I did make a batch of Grimm TPR mic cables a few years ago, specifically for ribbon mics. I appreciate it's dense insulation, similar to coax cable, and how that reduces cable microphonics, and I believe they tout low capacitance. The stuff is a coiling nightmare though, you'd never use it in the field. If it sounds any 'better' I can't tell it, not with my short studio runs.
Wiring veer:
I also recently rewired my studio mic panel to control room runs with AES 110Ω rated wire, not really any more expensive than standard wire, and also by nature lower capacitance. Hedging my bets that every little bit counts with ribbon mics.
I have a bucket of budget mic cables I got for a mic splitter I built, I need to give them to some hapless young band or something.

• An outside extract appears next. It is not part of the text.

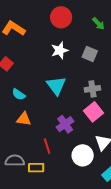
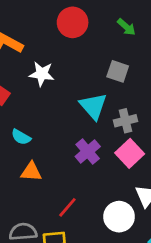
white star: (60, 50) -> (42, 74), moved, turned 30
cyan triangle: (56, 86) -> (93, 106), moved
purple cross: (65, 124) -> (88, 152), moved
red line: (47, 146) -> (67, 207), turned 63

They are a nightmare to coil also, I avoid them. When I did comparative DIY capacitance measurements of a bunch of different types if wire, it was astonishingly high capacitance too. One interesting number I'm not entirely sure how to interpret apples to apples is 'impedance'. Using a handheld L(inductance)C(capacitance)R(existence) meter, you get readings at choices of frequency (120Hz and 1K) along with series versus parallel measurement. That cheap cable gave by far the lowest impedance reading of any, which suggests the cable itself presents a significant load on the signal, even with short runs. Maybe the wire to use with zingy sounding cheap condensers!